Il nuovo sindaco ha chiesto di rimanere a casa

Una manifestazione delle donne a Kabul

Redazione Ansa

Le dipendenti pubbliche oggi non sono potute andare a lavoro a Kabul, in quella che appare come l'ennesima discriminazione di genere dei talebani. Il nuovo sindaco della capitale afghana ha chiesto alle donne di rimanere a casa. I talebani "hanno ritenuto necessario impedire alle donne di lavorare per un po'", ha spiegato Hamdullah Nomany. "Per le posizioni che gli uomini possono ricoprire, abbiamo detto alle donne di rimanere a casa fino a quando la situazione non sarà normalizzata. I loro stipendi saranno pagati", ha spiegato. A Kabul un terzo dei 3mila impiegati comunali sono donne. 

l sindaco ad interim di Kabul, nella sua prima conferenza stampa da quando è stato nominato dai talebani, ha spiegato che prima del nuovo regime poco meno di un terzo dei quasi 3.000 dipendenti comunali erano donne e lavoravano in tutti i dipartimenti. Namony ha detto che alle dipendenti è stato ordinato di rimanere a casa in attesa di un'ulteriore decisione. Ha spiegato che sono state fatte eccezioni per le donne che non possono essere sostituite dagli uomini, comprese alcune impiegate nei dipartimenti di progettazione e ingegneria e le inservienti dei bagni pubblici per le donne. Il sindaco non ha specificato quante dipendenti donne sono state costrette a rimanere a casa.

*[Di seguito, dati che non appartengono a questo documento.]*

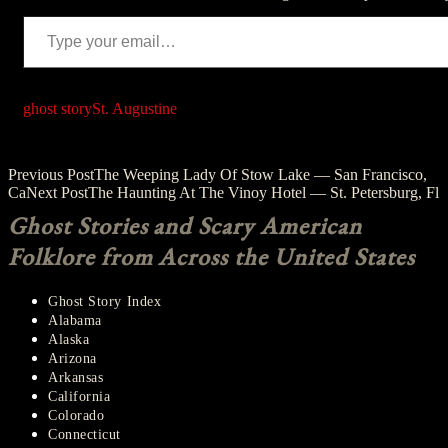
Type your email…
ghost story
St. Augustine
Post
Previous Post
The Weeping Lady Of Stow Lake — San Francisco,
Ca
Next Post
The Haunting At The Vinoy Hotel — St. Petersburg, Fl
navigation
Ghost Stories and Scary American
Folklore from Across the United States
Ghost Story Index
Alabama
Alaska
Arizona
Arkansas
California
Colorado
Connecticut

Sempre oggi ci sono state piccole proteste fuori dal ministero degli affari femminili, sostituito dai talebani con un ministero "per il rispetto della virtù", mentre un altro gruppo di donne ha tenuto una conferenza stampa per rivendicare i propri diritti. Ieri hanno riaperto le scuole secondarie, anche in questo caso solo per studenti ed insegnanti maschi.

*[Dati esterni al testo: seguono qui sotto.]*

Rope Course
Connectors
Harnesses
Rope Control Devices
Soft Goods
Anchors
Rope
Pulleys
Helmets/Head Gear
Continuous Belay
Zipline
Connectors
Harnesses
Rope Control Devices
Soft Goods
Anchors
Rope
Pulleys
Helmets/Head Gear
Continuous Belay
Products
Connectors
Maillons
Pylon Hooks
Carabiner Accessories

I talebani hanno un'altra partita, complicata, da risolvere, che in questa fase sta minando la loro capacità di mantenere pacificato il Paese. L'Isis-K ha rivendicato l'ondata di attacchi compiuti negli ultimi due giorni a Jalalabad proprio con gli studenti coranici. Attentati che, secondo i jihadisti, avrebbero provocato oltre 35 morti.